Dataset Splits	Yes	In all experiments, we train networks until them reach a near-asymptotic, task-specific mean-squred error (MSE) threshold on the training set (see Appendix B), after which we allow a patience period of 3 epochs and stop training to measure degeneracy. This early-stopping criterion ensures that networks trained on the same task achieve comparable final losses before any degeneracy analysis. We define a novel metric for behavioral degeneracy as the variability in network responses to out-of-distribution (OOD) inputs. We quantify OOD performance as the mean squared error of all converged networks that achieved near-asymptotic training loss under a temporal generalization condition. For the Delayed Discrimination task, we doubled the delay period. For all other tasks, we doubled the length of the entire trial to assess generalization under extended temporal contexts.

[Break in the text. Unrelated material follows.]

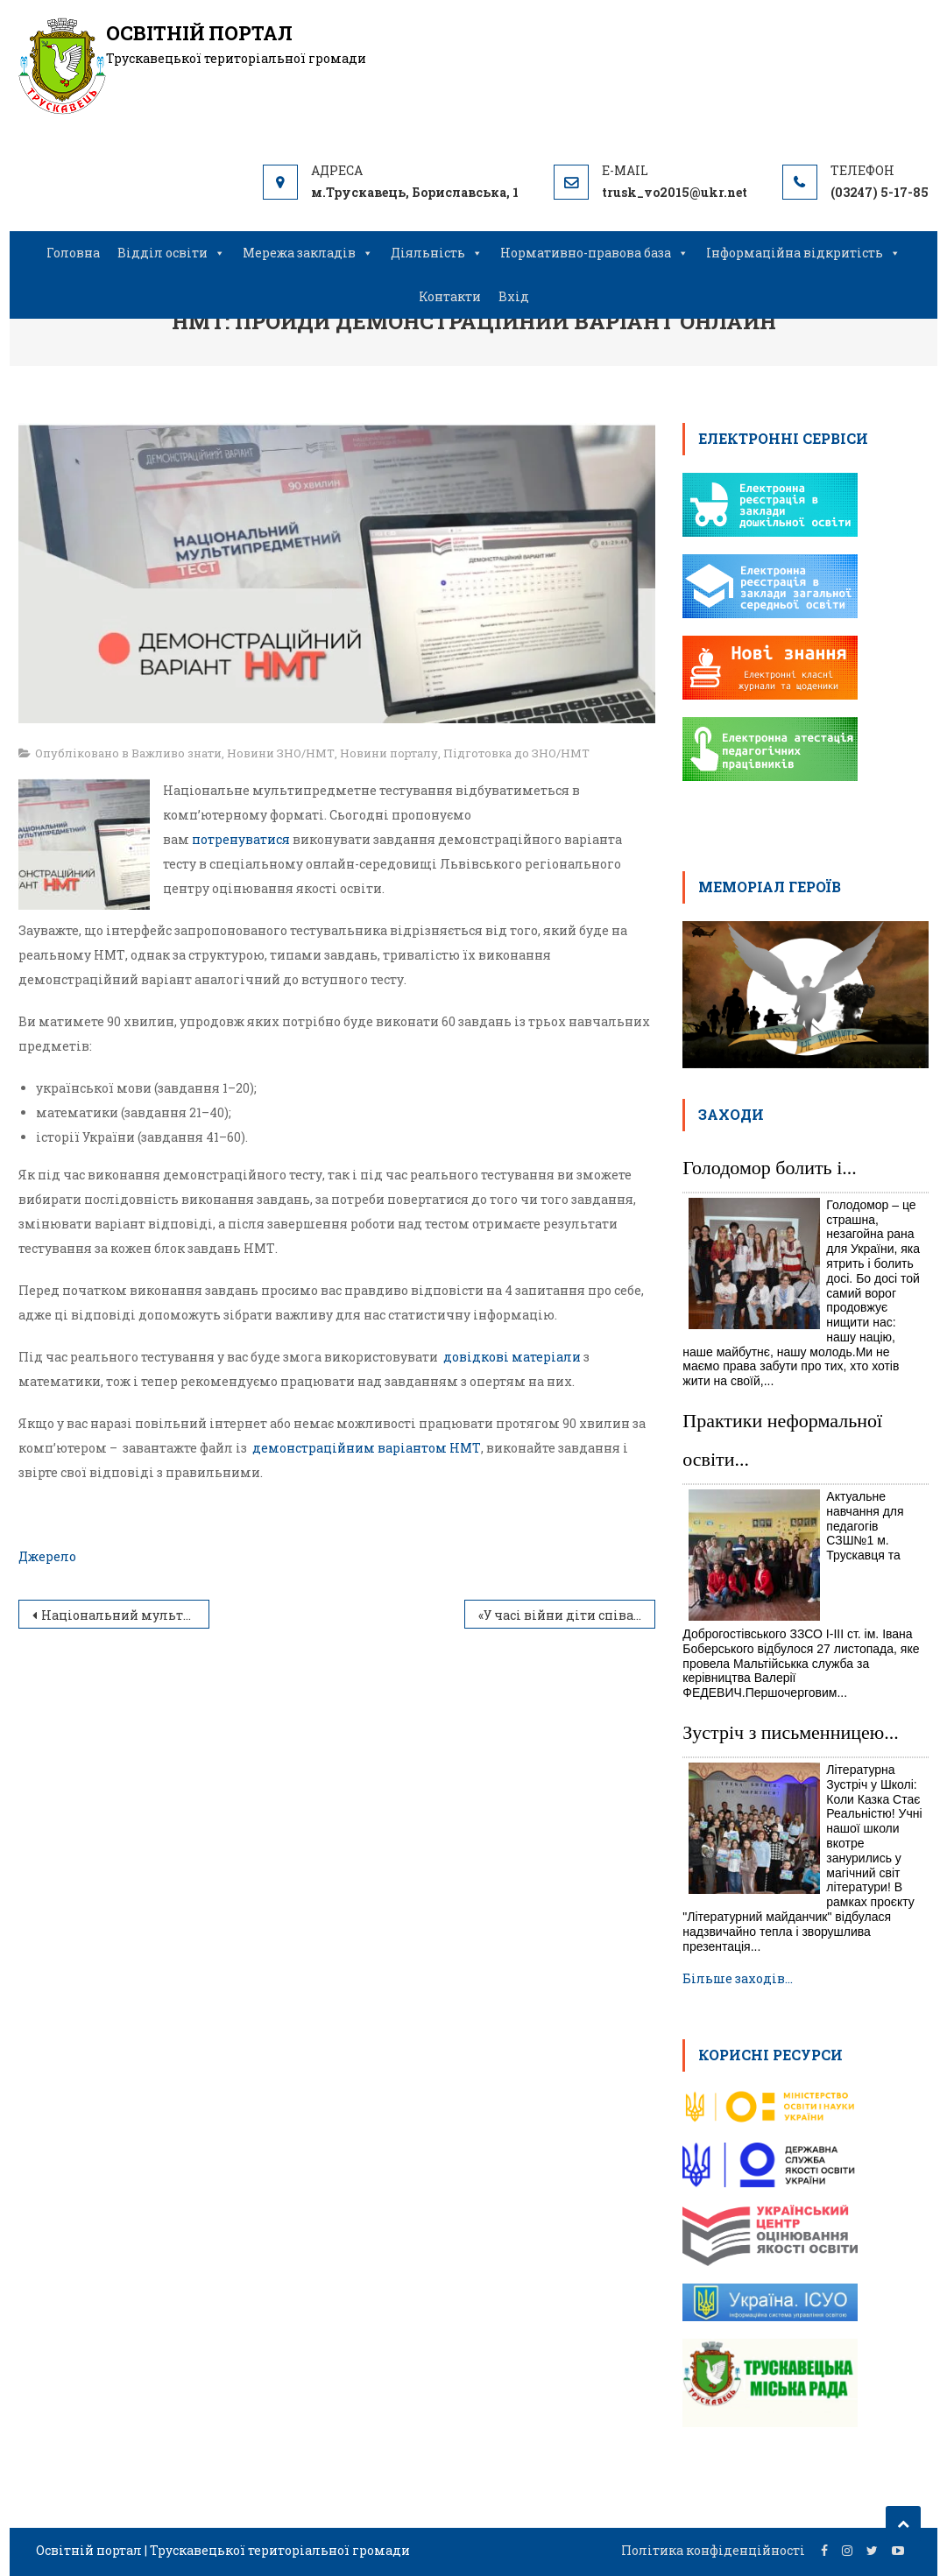 Image resolution: width=947 pixels, height=2576 pixels. What do you see at coordinates (176, 753) in the screenshot?
I see `Важливо знати` at bounding box center [176, 753].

Hardware Specification	Yes	Each experiment was allocated 5 NVIDIA V100/A100 GPUs, 32 CPU cores, 256 GB of RAM, and a 4-hour wall-clock limit, for a total compute cost of approximately 68 000 GPU-hours.
Software Dependencies	No	The paper mentions software components like "Adam optimizer", "Backpropagation Through Time (BPTT) [29]", "Dynamical Similarity Analysis (DSA) [40]", "Singular Vector Canonical Correlation Analysis (SVCCA) [41]", and the "Procrustes Python package [99]" but does not provide specific version numbers for any of these, nor for any programming languages or deep learning frameworks.
Experiment Setup	Yes	All networks are trained using supervised learning with the Adam optimizer without weight decay. Learning rates are tuned per task (Appendix B). For each task, we train 50 RNNs with 128 hidden units. Weights are initialized from the uniform distribution U ( 1/ n, 1/ n) and hidden states are initialized to be zeros. In all experiments, we train networks until them reach a near-asymptotic, task-specific mean-squred error (MSE) threshold on the training set (see Appendix B), after which we allow a patience period of 3 epochs and stop training to measure degeneracy. This early-stopping criterion ensures that networks trained on the same task achieve comparable final losses before any degeneracy analysis. Appendix B: Training details B.1 N-Bit Flip Flop: Training Hyperparameter Value: Optimizer Adam, Learning rate 0.001, Learning rate scheduler None, Max epochs 300, Steps per epoch 128, Batch size 256, Early stopping threshold 0.001, Patience 3, Time constant (µP) 1. Similar detailed tables are provided for Delayed Discrimination, Sine Wave Generation, and Path Integration tasks.